According to the American Automobile Association (AAA), driving a car costs about $9,000 per year. This is almost one-third the average cost of a car ($30,500) in 2012.
In a tough economy, almost anything that saves money is welcomed with open arms. Fortunately, car ownership provides many opportunities to cut costs.
Why This Isn’t About Mass Transit and Other Car Alternatives
It is a given that to the extent that drivers use alternatives to driving like walking, bicycling or mass transit they will be able to reduce or even eliminate car ownership costs like fuel, maintenance and insurance. That’s a no-brainer.
For many people, the above alternatives are not feasible; cars are the best transportation option for them. With that in mind, this article discusses ways to save costs within the context of remaining a car driver.
Fuel Costs: The Most Immediate Way to Save Money
Drivers have more control over reducing fuel costs than any other cost of car ownership. What’s more is that just about any measure a driver takes to reduce fuel costs can be done immediately and reaping the benefits is almost equally immediate.
According to the U.S. Department of Energy’s website, fueleconomy.gov, drivers can do several things to save on fuel costs without buying a new car. Refraining from jackrabbit starts and following the speed limit can save $0.41 to $1.70 per gallon (assuming gasoline price of $3.61 per gallon). Every five miles per hour (MPH) over 50 MPH costs about an extra $0.25 per gallon.
Avoiding excessive idling, reducing the weight of extra stuff in the car and using cruise control and overdrive gears also save money.
Drivers can also use plastic to save on fuel costs. Many credit cards offer gas rewards – which can be found on NerdWallet. Eligible purchases earn points that can be converted to gas savings. The best cards offer five percent savings, but three percent is more typical.
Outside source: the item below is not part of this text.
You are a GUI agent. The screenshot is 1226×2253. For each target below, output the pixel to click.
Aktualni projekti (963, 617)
Grocery store club cards offered by many large chains also offer savings on gasoline purchases.
Keep Insurance Costs as Low as Possible
Saving on insurance is another way to keep costs down, but it is harder to immediately reap some of the benefits. It is well-known that safer driving in general reduces premiums. If premiums have already gone up however, avoiding traffic violations and accidents will take time before premiums go down again.
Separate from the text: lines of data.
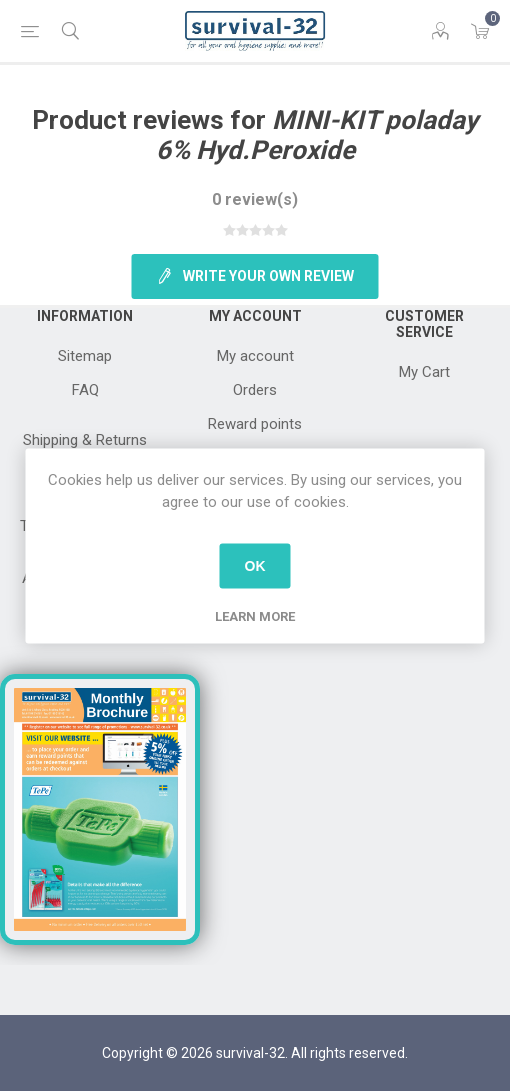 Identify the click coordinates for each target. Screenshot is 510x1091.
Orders (255, 390)
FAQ (85, 390)
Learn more (255, 615)
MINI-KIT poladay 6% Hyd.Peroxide (317, 135)
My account (255, 356)
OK (255, 566)
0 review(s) (255, 199)
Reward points (255, 424)
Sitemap (85, 356)
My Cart (424, 372) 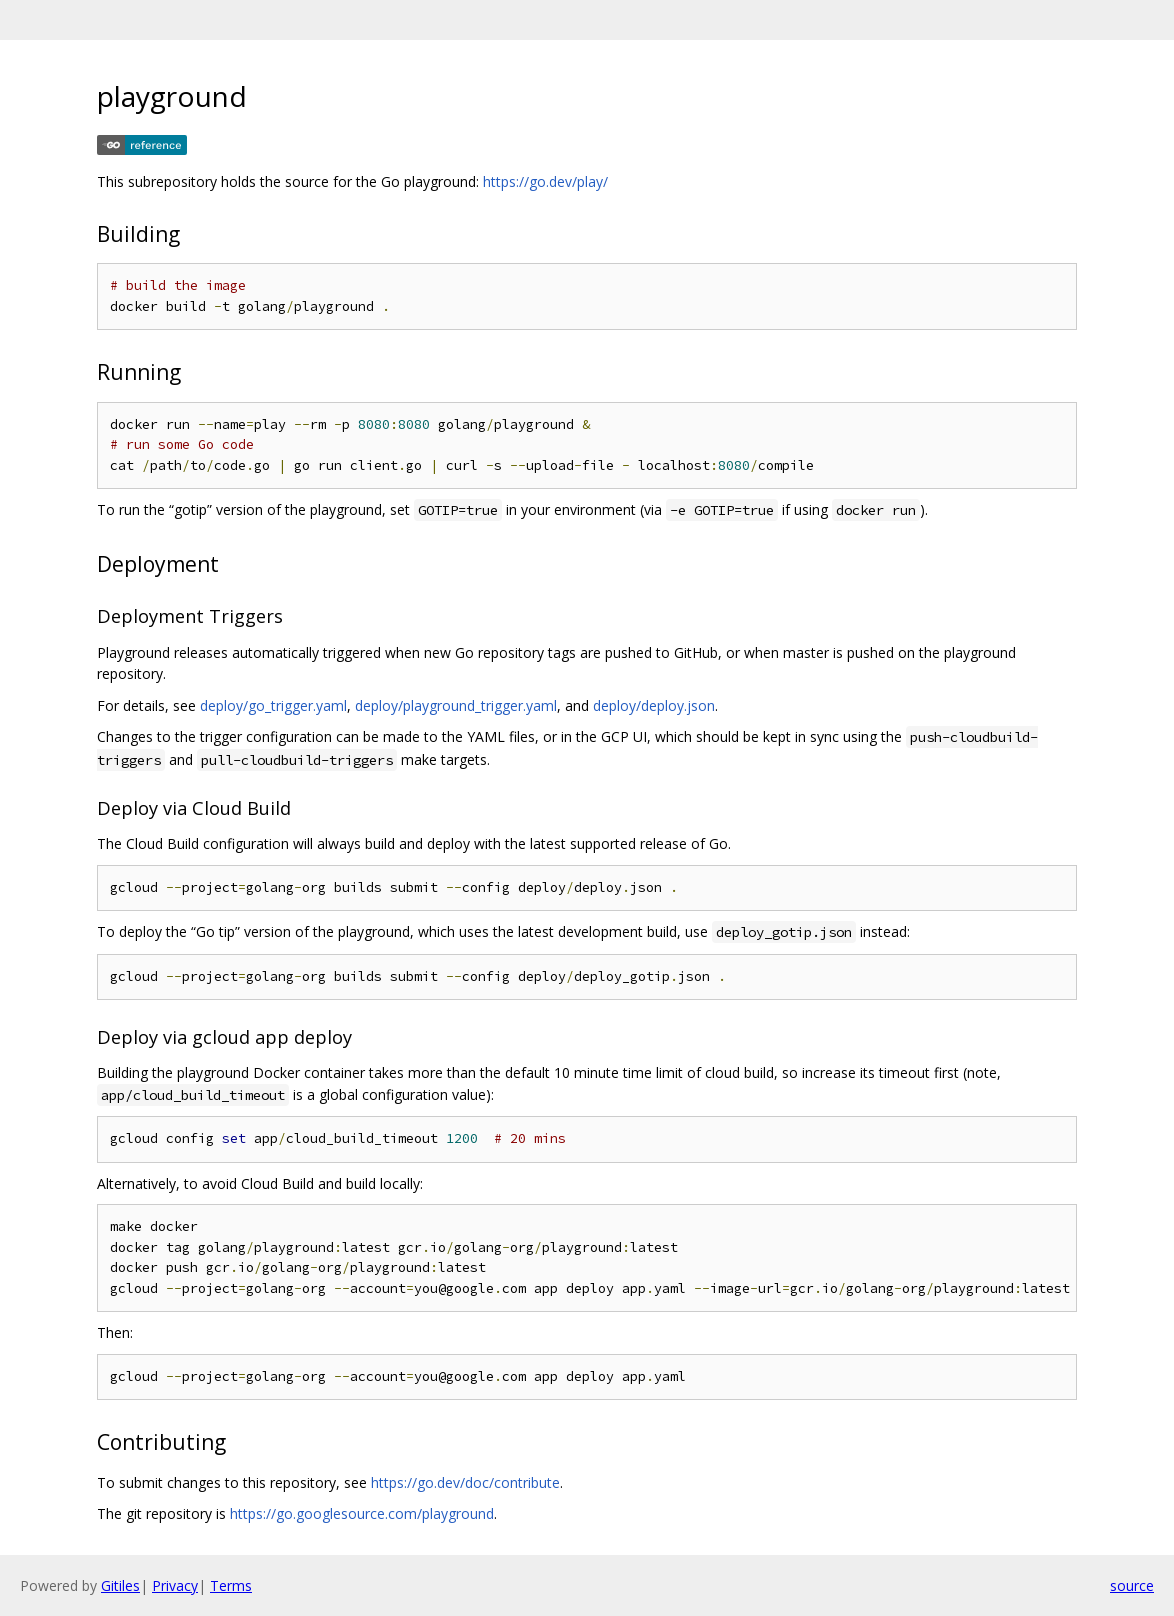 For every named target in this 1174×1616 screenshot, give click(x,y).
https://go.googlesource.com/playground (362, 1513)
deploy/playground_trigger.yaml (456, 705)
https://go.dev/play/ (545, 181)
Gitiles (120, 1585)
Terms (231, 1585)
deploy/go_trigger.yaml (273, 705)
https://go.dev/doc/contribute (465, 1482)
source (1132, 1585)
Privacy (175, 1585)
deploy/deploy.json (654, 705) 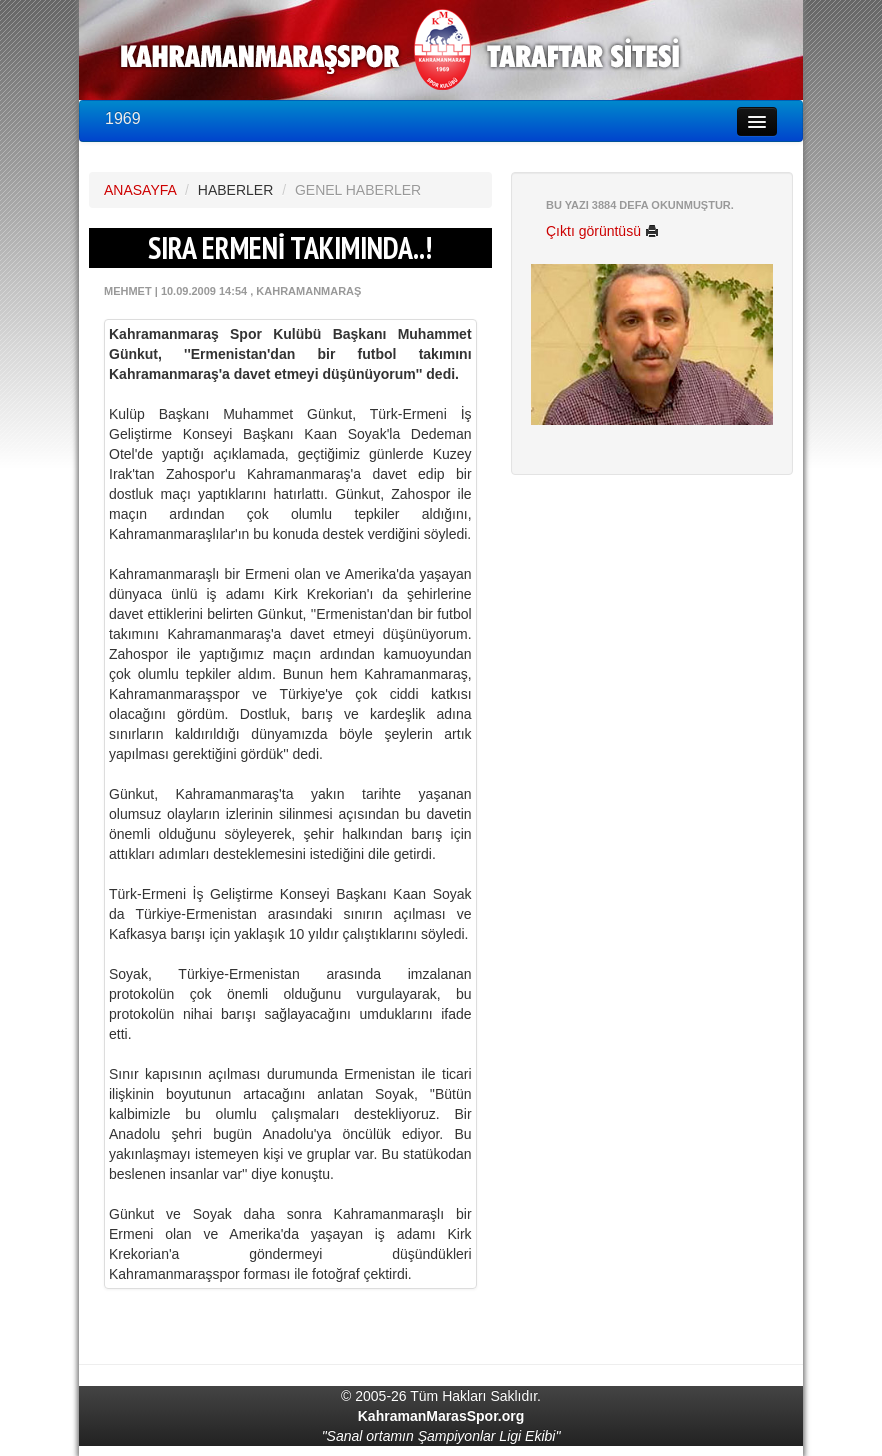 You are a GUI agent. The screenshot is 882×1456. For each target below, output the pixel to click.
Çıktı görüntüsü (602, 231)
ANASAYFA (140, 190)
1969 (123, 118)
If it’s affordable to do so, increasing the deductible will lower premiums. For cars with a lot of age and mileage, collision and comprehensive coverage may not pay much in the event of an accident. Eliminating collision and comprehensive coverage in this situation would save car owners from spending money on coverage they aren’t likely to benefit from.
Drivers should see what discounts they are eligible for. Anti-theft devices, safety devices, parking the car in a garage and membership in certain organizations are all ways to get discounts.
Drivers can also save money by resisting the urge to pay in installments. Paying for a six-month or one-year policy in one payment is cheaper.
Maintenance: Pay Now or Pay Later
Drivers often cut corners on maintenance in an effort to save money, but this is often short-term-smart/long-term-foolish. Changing oil regularly is probably the cheapest way to avoid many common major repairs from engine breakdowns.
Certain parts have a domino effect if not maintained properly. Saving money by allowing a belt to wear down may save some money in the short term, but if the belt snaps, it could mean not only having to replace the belt, but also connected parts like water pumps.
It is also critical to keep certain parts maintained, because it’s game over when they fail. Timing belts are notorious for this. If this breaks down, not only are there repair costs with the belt and other affected parts, but also towing and car rental. Replacing the timing belt when the owner???s manual specified would have been a lot cheaper.
Let’s face it, driving a car is never going to be free or even cheap. With a little effort drivers can at least avoid many unnecessary costs.